[Source data]

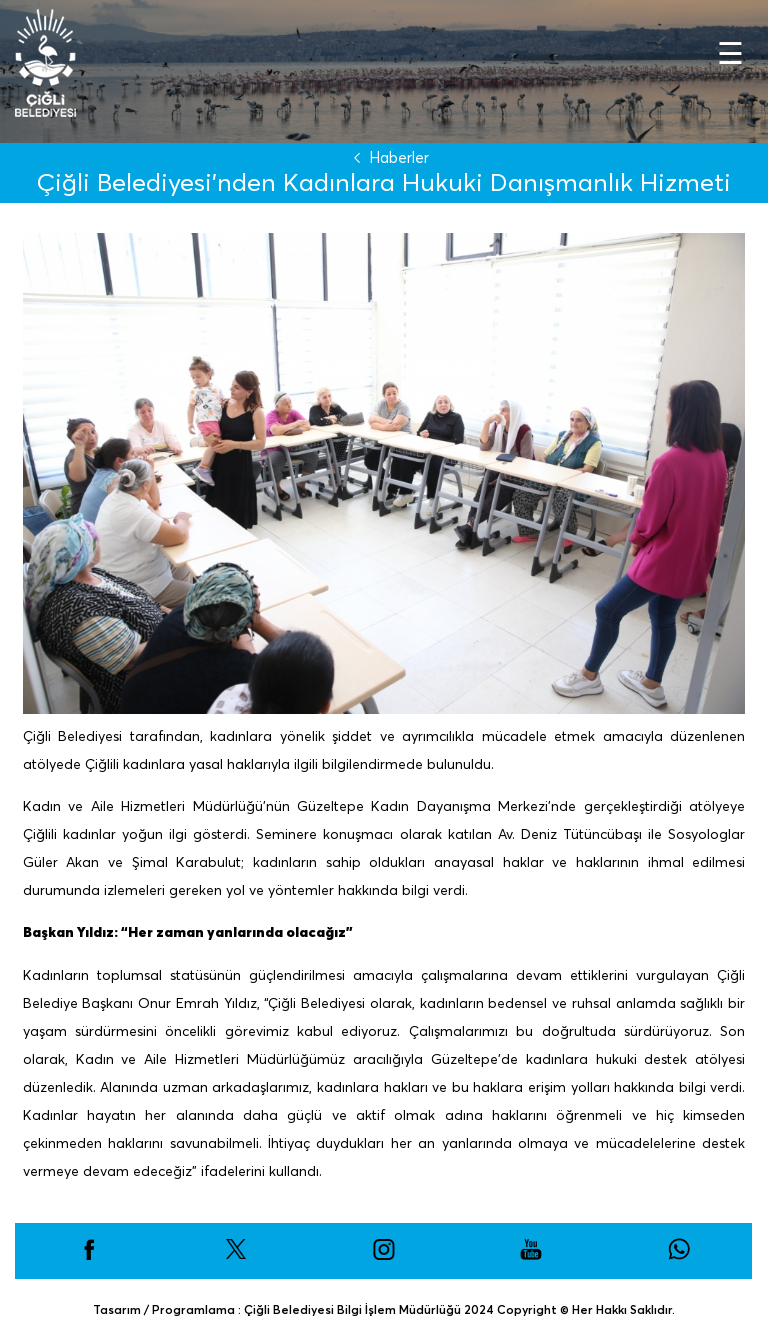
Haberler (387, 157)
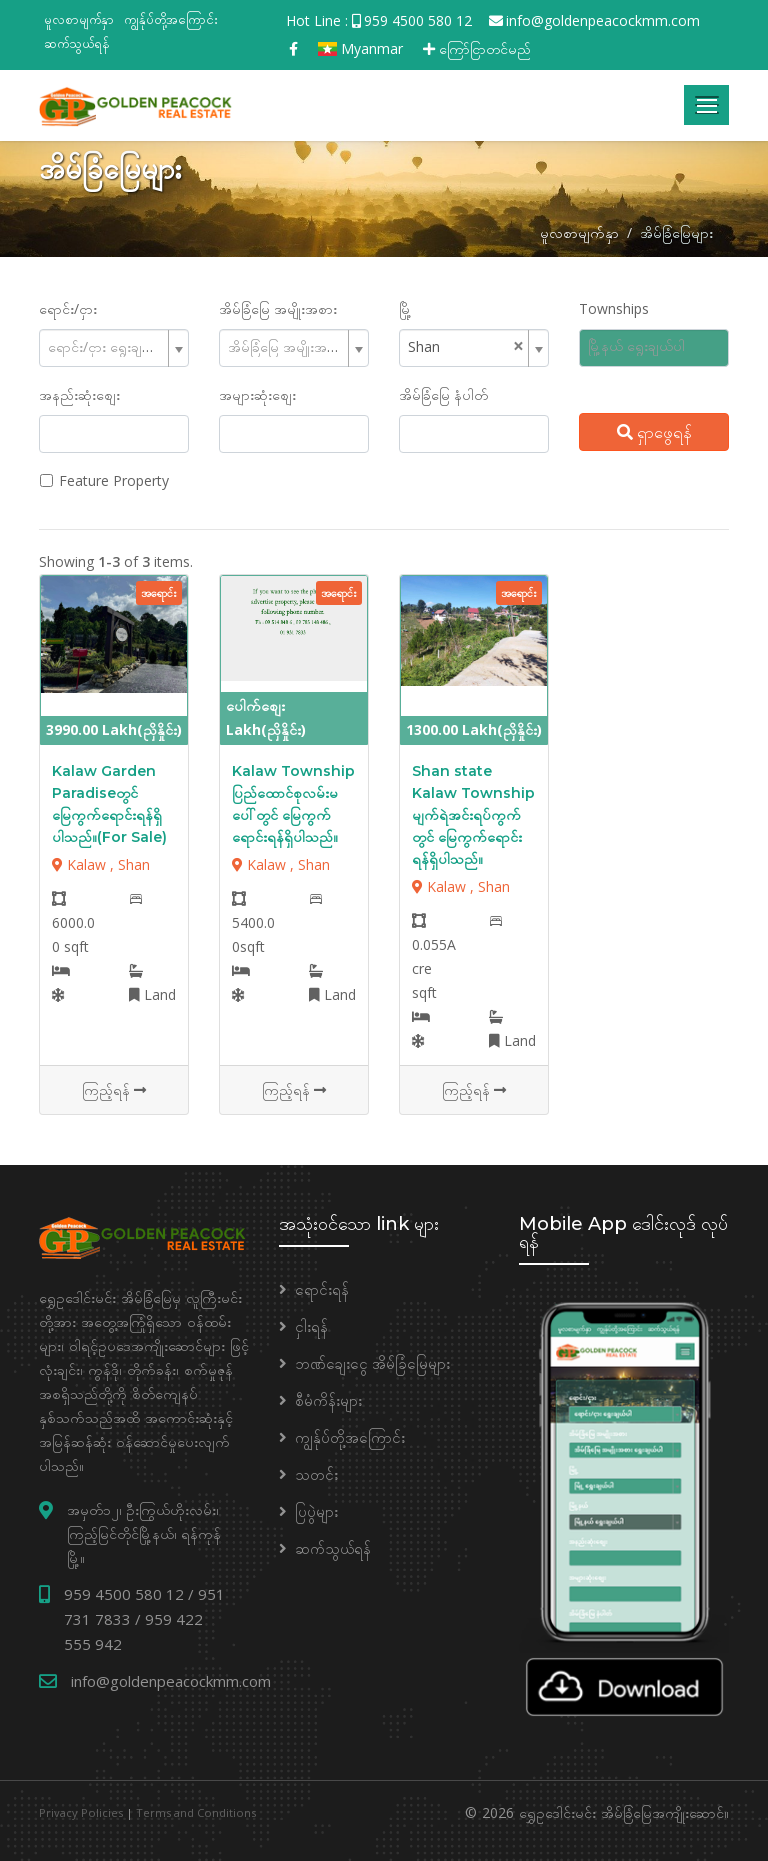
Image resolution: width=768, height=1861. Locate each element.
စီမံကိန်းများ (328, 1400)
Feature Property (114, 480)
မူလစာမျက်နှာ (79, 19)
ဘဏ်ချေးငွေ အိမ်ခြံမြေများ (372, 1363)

[/Source data]

Problem statement:
Your answer must be an exact copy of the entries above, with no pictures in it.

Answer section:
Haberler (387, 157)
Image resolution: width=768, height=1861. Locate each element.
စီမံကိန်းများ (328, 1400)
Feature Property (114, 480)
မူလစာမျက်နှာ (79, 19)
ဘဏ်ချေးငွေ အိမ်ခြံမြေများ (372, 1363)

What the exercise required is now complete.